▸ Work order
Only lines with the string "Demokratisasi" should be returned from the data below.
** Opening Dataset records block **
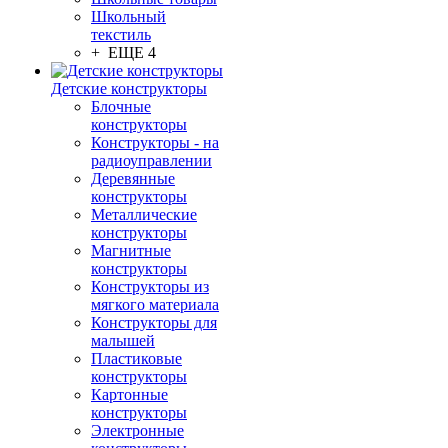
Школьный
текстиль
+ ЕЩЕ 4
Детские конструкторы
Блочные
конструкторы
Конструкторы - на
радиоуправлении
Деревянные
конструкторы
Металлические
конструкторы
Магнитные
конструкторы
Конструкторы из
мягкого материала
Конструкторы для
малышей
Пластиковые
конструкторы
Картонные
конструкторы
Электронные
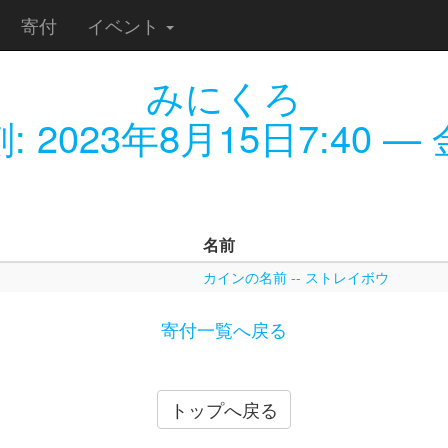
寄付
イベント
みにくろ
刻:
2023年8月15日7:40
— 金
名前
カインの名前 -- ストレイボウ
寄付一覧へ戻る
トップへ戻る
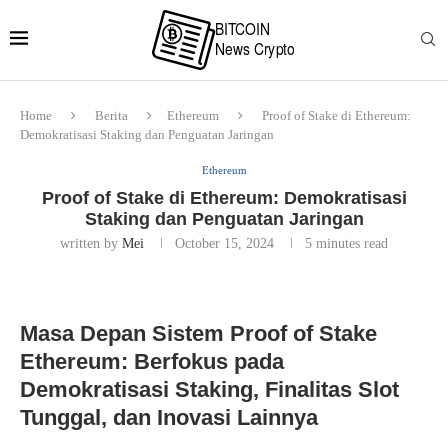
Home
Berita
Ethereum
Proof of Stake di Ethereum:
Demokratisasi Staking dan Penguatan Jaringan
Ethereum
Proof of Stake di Ethereum: Demokratisasi
Staking dan Penguatan Jaringan
written by
Mei
October 15, 2024
5 minutes read
Masa Depan Sistem Proof of Stake
Ethereum: Berfokus pada
Demokratisasi Staking, Finalitas Slot
Tunggal, dan Inovasi Lainnya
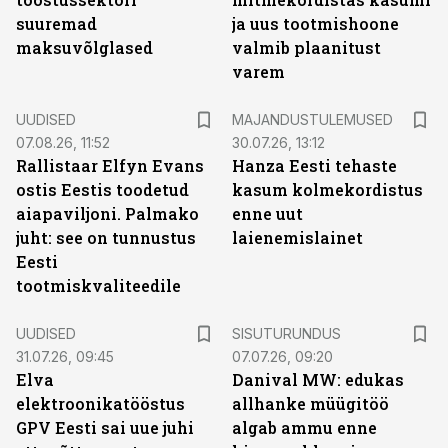
suuremad
ja uus tootmishoone
maksuvõlglased
valmib plaanitust
varem
UUDISED
MAJANDUSTULEMUSED
07.08.26, 11:52
30.07.26, 13:12
Rallistaar Elfyn Evans
Hanza Eesti tehaste
ostis Eestis toodetud
kasum kolmekordistus
aiapaviljoni. Palmako
enne uut
juht: see on tunnustus
laienemislainet
Eesti
tootmiskvaliteedile
ST
UUDISED
SISUTURUNDUS
31.07.26, 09:45
07.07.26, 09:20
Elva
Danival MW: edukas
elektroonikatööstus
allhanke müügitöö
GPV Eesti sai uue juhi
algab ammu enne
** Closing Dataset records block **
▸ Response to this task
Demokratisasi Staking dan Penguatan Jaringan
Proof of Stake di Ethereum: Demokratisasi
Demokratisasi Staking, Finalitas Slot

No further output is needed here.